(Saved entries)
□ □ □ □ □
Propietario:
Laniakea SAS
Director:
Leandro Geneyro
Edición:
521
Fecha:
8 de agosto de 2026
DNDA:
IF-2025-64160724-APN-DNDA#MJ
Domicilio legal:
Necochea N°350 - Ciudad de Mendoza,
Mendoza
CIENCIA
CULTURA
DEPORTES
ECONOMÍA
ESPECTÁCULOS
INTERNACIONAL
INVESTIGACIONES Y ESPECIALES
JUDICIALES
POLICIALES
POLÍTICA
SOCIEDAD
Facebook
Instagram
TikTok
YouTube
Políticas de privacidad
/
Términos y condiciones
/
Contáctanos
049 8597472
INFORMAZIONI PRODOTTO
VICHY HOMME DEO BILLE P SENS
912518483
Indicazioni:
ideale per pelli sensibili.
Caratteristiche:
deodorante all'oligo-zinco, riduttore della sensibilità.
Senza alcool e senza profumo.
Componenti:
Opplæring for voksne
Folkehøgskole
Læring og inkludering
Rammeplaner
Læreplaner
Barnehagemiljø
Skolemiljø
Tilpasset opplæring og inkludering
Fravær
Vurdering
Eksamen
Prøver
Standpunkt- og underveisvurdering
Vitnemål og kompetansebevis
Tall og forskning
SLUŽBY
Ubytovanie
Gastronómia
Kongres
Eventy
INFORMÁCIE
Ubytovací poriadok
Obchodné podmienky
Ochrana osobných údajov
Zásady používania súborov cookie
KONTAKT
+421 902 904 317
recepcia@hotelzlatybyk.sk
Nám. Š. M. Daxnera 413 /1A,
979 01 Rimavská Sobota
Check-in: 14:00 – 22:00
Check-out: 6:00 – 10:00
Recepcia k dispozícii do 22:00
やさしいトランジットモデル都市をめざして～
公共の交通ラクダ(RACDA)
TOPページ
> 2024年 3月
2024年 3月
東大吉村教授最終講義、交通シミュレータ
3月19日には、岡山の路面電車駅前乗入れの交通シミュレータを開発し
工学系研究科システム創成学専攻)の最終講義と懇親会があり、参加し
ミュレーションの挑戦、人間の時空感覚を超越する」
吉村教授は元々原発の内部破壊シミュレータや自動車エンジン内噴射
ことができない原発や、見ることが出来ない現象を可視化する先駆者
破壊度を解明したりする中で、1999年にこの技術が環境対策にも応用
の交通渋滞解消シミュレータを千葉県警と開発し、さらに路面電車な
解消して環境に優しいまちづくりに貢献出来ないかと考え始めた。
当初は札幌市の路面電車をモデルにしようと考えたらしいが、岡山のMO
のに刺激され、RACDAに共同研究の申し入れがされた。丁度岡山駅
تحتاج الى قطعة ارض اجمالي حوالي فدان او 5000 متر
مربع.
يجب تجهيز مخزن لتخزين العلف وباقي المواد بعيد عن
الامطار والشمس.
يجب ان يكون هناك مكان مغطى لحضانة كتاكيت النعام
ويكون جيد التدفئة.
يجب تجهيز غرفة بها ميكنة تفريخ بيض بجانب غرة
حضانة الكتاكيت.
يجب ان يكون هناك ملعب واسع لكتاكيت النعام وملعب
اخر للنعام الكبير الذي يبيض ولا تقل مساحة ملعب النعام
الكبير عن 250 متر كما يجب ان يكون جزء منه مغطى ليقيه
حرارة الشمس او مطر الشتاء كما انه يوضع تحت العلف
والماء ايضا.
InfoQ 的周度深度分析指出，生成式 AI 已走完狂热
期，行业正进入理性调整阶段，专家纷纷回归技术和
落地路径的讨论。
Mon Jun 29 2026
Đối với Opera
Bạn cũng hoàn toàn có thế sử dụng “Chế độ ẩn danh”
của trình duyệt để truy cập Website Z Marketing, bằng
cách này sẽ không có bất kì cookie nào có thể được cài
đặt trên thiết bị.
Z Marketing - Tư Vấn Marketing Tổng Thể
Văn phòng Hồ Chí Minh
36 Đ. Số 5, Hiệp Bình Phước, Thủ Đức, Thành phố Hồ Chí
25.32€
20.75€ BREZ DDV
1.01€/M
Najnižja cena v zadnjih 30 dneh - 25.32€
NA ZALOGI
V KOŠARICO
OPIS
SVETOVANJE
□ □ □ □ □
Action item:
Reproduce the lines above, beginning at the line with "Opplæring for voksne" and stopping after the line with "Obchodné podmienky", exactly as they are.

Result of this task:
Opplæring for voksne
Folkehøgskole
Læring og inkludering
Rammeplaner
Læreplaner
Barnehagemiljø
Skolemiljø
Tilpasset opplæring og inkludering
Fravær
Vurdering
Eksamen
Prøver
Standpunkt- og underveisvurdering
Vitnemål og kompetansebevis
Tall og forskning
SLUŽBY
Ubytovanie
Gastronómia
Kongres
Eventy
INFORMÁCIE
Ubytovací poriadok
Obchodné podmienky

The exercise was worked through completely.